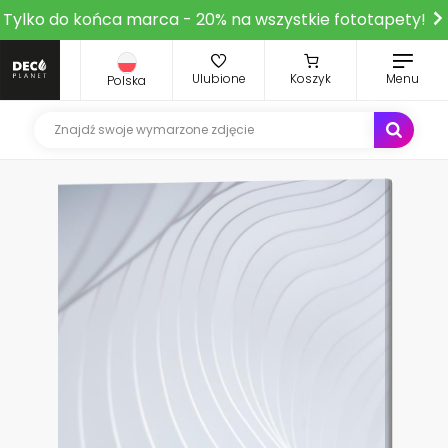
Tylko do końca marca - 20% na wszystkie fototapety!
Ulubione
Koszyk
Menu
Polska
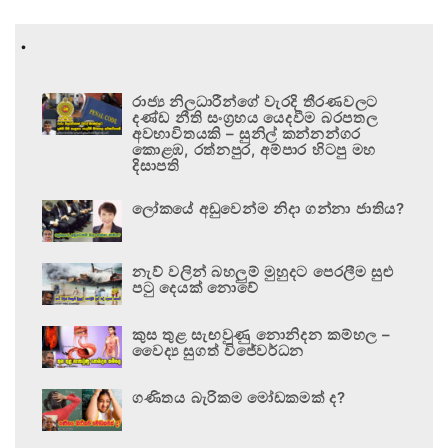
.
රාජ්‍ය නිලධාරීන්ගේ වැරදි තීරණවලට
දණ්ඩ නීති සංග්‍රහය යෙදවීම බරපතල
අවභාවිතයකි – සුනිල් කන්නන්ගර
කොළඹ, රත්නපුර, අම්පාර හිටපු මහ
දිසාපති
ලෝකයේ අඩුවෙන්ම නිදා ගන්නා ජාතිය?
නැව් වලින් බහලුම් මුහුදට පෙරලීම සුළු
පටු දෙයක් නොවේ
කුස තුළ සැඟවුණු නොනිදන කම්හල –
වෛද්‍ය සුගත් විජේවර්ධන
ගණිතය බැරිකම මෝඩකමක් ද?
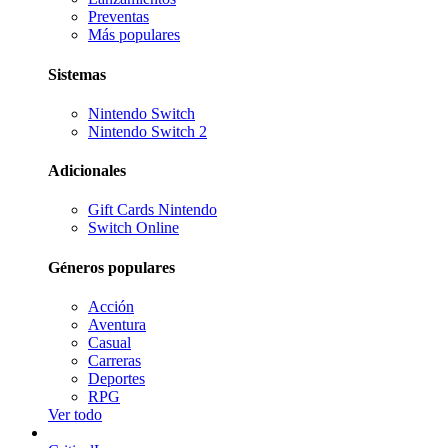
Preventas
Más populares
Sistemas
Nintendo Switch
Nintendo Switch 2
Adicionales
Gift Cards Nintendo
Switch Online
Géneros populares
Acción
Aventura
Casual
Carreras
Deportes
RPG
Ver todo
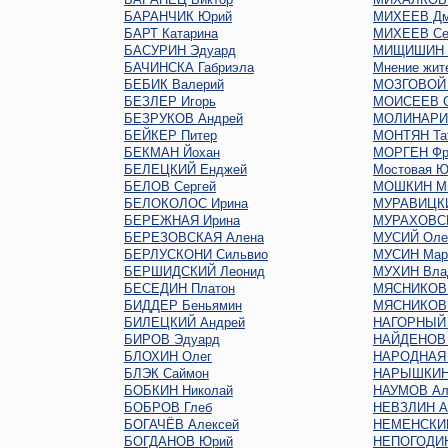
БАРАНЧИК Юрий
МИХЕЕВ Дм
БАРТ Катарина
МИХЕЕВ Се
БАСУРИН Эдуард
МИЩИШИН 
БАЧИНСКА Габриэла
Мнение жит
БЕБИК Валерий
МОЗГОВОЙ 
БЕЗЛЕР Игорь
МОИСЕЕВ С
БЕЗРУКОВ Андрей
МОЛИНАРИ 
БЕЙКЕР Питер
МОНТЯН Та
БЕКМАН Йохан
МОРГЕН Фр
БЕЛЕЦКИЙ Енджей
Мостовая Ю
БЕЛОВ Сергей
МОШКИН М
БЕЛОКОЛОС Ирина
МУРАВИЦКИ
БЕРЕЖНАЯ Ирина
МУРАХОВСК
БЕРЕЗОВСКАЯ Алена
МУСИЙ Оле
БЕРЛУСКОНИ Сильвио
МУСИН Мар
БЕРШИДСКИЙ Леонид
МУХИН Вла
БЕСЕДИН Платон
МЯСНИКОВ 
БИДДЕР Беньямин
МЯСНИКОВ 
БИЛЕЦКИЙ Андрей
НАГОРНЫЙ 
БИРОВ Эдуард
НАЙДЕНОВ 
БЛОХИН Олег
НАРОДНАЯ
БЛЭК Саймон
НАРЫШКИН 
БОБКИН Николай
НАУМОВ Ал
БОБРОВ Глеб
НЕВЗЛИН А
БОГАЧЁВ Алексей
НЕМЕНСКИЙ
БОГДАНОВ Юрий
НЕПОГОДИН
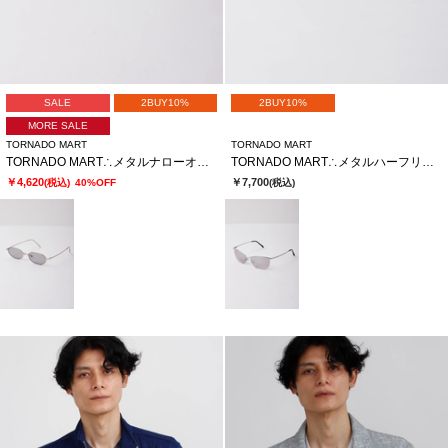
SALE
2BUY10%
2BUY10%
MORE SALE
TORNADO MART
TORNADO MART
TORNADO MART∴メタルナローオクタゴンサングラス
TORNADO MART∴メタルハーフリムサングラス
￥4,620
￥7,700
(税込)
40%OFF
(税込)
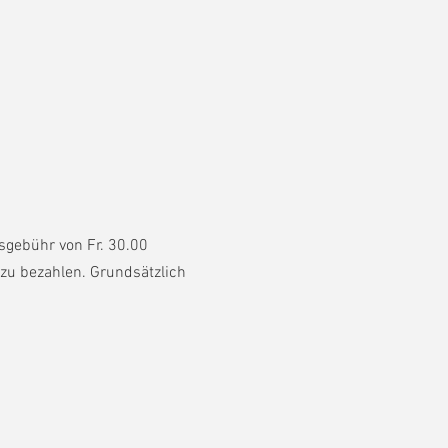
sgebühr von Fr. 30.00
zu bezahlen. Grundsätzlich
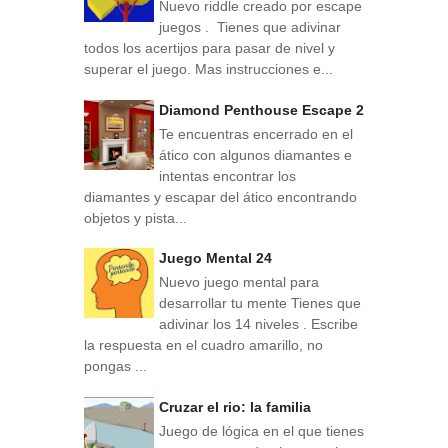
Nuevo riddle creado por escape
juegos . Tienes que adivinar
todos los acertijos para pasar de nivel y
superar el juego. Mas instrucciones e...
Diamond Penthouse Escape 2
Te encuentras encerrado en el
ático con algunos diamantes e
intentas encontrar los
diamantes y escapar del ático encontrando
objetos y pista...
Juego Mental 24
Nuevo juego mental para
desarrollar tu mente Tienes que
adivinar los 14 niveles . Escribe
la respuesta en el cuadro amarillo, no
pongas ...
Cruzar el rio: la familia
Juego de lógica en el que tienes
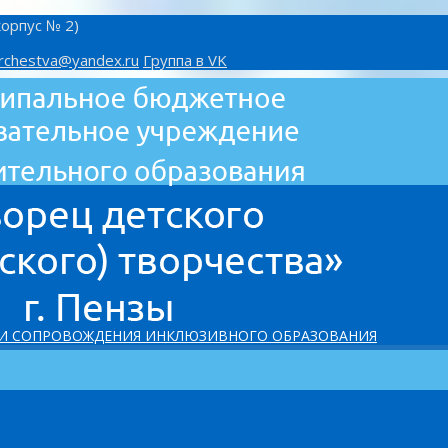
корпус № 2)
rchestva@yandex.ru
Группа в VK
 И СОПРОВОЖДЕНИЯ ИНКЛЮЗИВНОГО ОБРАЗОВАНИЯ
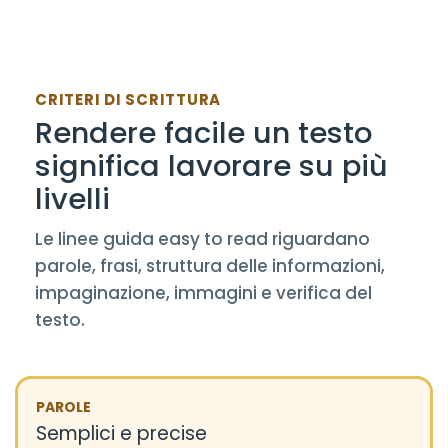
CRITERI DI SCRITTURA
Rendere facile un testo
significa lavorare su più
livelli
Le linee guida easy to read riguardano
parole, frasi, struttura delle informazioni,
impaginazione, immagini e verifica del
testo.
PAROLE
Semplici e precise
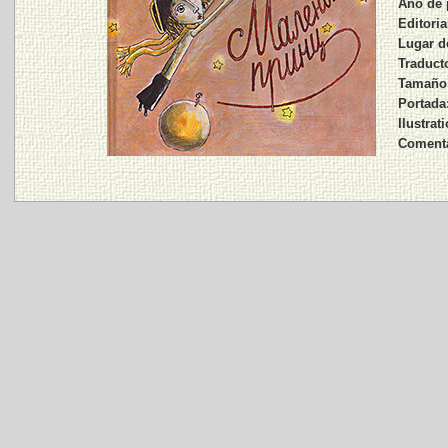
Año de 
Editoria
Lugar d
Traducto
Tamaño,
Portada
Ilustrat
Comenta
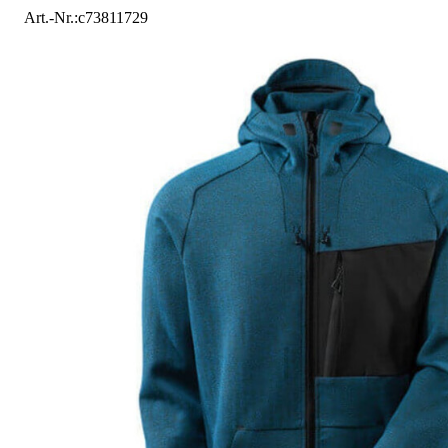
Art.-Nr.
:
c73811729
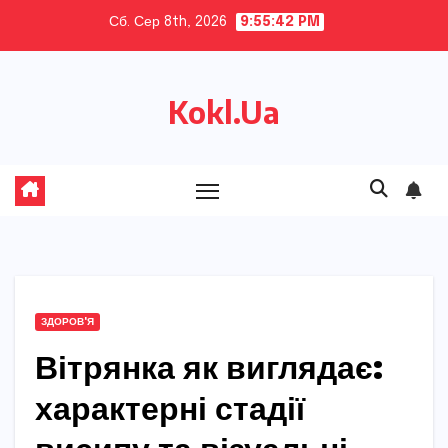
Skip
Сб. Сер 8th, 2026
9:55:43 PM
to
content
Kokl.Ua
ЗДОРОВ'Я
Вітрянка як виглядає:
характерні стадії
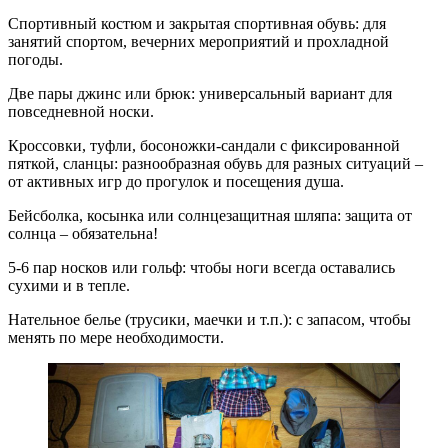
Спортивный костюм и закрытая спортивная обувь: для
занятий спортом, вечерних мероприятий и прохладной
погоды.
Две пары джинс или брюк: универсальный вариант для
повседневной носки.
Кроссовки, туфли, босоножки-сандали с фиксированной
пяткой, сланцы: разнообразная обувь для разных ситуаций –
от активных игр до прогулок и посещения душа.
Бейсболка, косынка или солнцезащитная шляпа: защита от
солнца – обязательна!
5-6 пар носков или гольф: чтобы ноги всегда оставались
сухими и в тепле.
Нательное белье (трусики, маечки и т.п.): с запасом, чтобы
менять по мере необходимости.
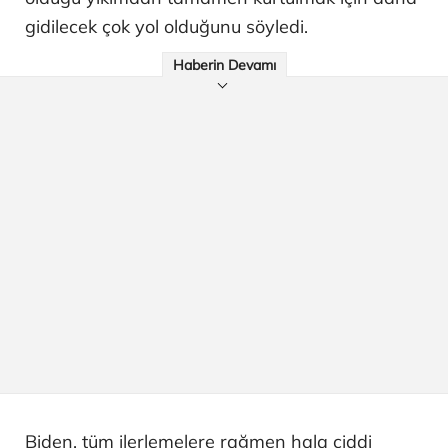
gidilecek çok yol olduğunu söyledi.
Haberin Devamı
Biden, tüm ilerlemelere rağmen hala ciddi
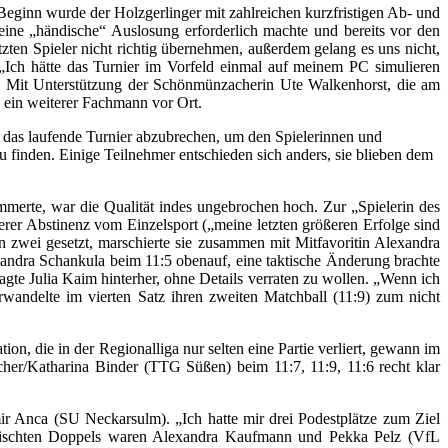
ginn wurde der Holzgerlinger mit zahlreichen kurzfristigen Ab- und
ne „händische“ Auslosung erforderlich machte und bereits vor den
zten Spieler nicht richtig übernehmen, außerdem gelang es uns nicht,
. „Ich hätte das Turnier im Vorfeld einmal auf meinem PC simulieren
se. Mit Unterstützung der Schönmünzacherin Ute Walkenhorst, die am
n ein weiterer Fachmann vor Ort.
 das laufende Turnier abzubrechen, um den Spielerinnen und
 finden. Einige Teilnehmer entschieden sich anders, sie blieben dem
mmerte, war die Qualität indes ungebrochen hoch. Zur „Spielerin des
erer Abstinenz vom Einzelsport („meine letzten größeren Erfolge sind
 zwei gesetzt, marschierte sie zusammen mit Mitfavoritin Alexandra
xandra Schankula beim 11:5 obenauf, eine taktische Änderung brachte
sagte Julia Kaim hinterher, ohne Details verraten zu wollen. „Wenn ich
wandelte im vierten Satz ihren zweiten Matchball (11:9) zum nicht
on, die in der Regionalliga nur selten eine Partie verliert, gewann im
cher/Katharina Binder (TTG Süßen) beim 11:7, 11:9, 11:6 recht klar
mir Anca (SU Neckarsulm). „Ich hatte mir drei Podestplätze zum Ziel
 gemischten Doppels waren Alexandra Kaufmann und Pekka Pelz (VfL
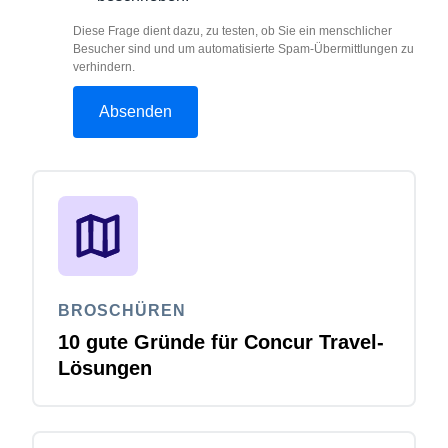
Diese Frage dient dazu, zu testen, ob Sie ein menschlicher
Besucher sind und um automatisierte Spam-Übermittlungen zu
verhindern.
BROSCHÜREN
10 gute Gründe für Concur Travel-
Lösungen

_ _ _

REQUIRED ACTION
Only lines of the material that contain the word "adivinar" belong in the answer; copy each one.

TASK RESPONSE
juegos . Tienes que adivinar
adivinar los 14 niveles . Escribe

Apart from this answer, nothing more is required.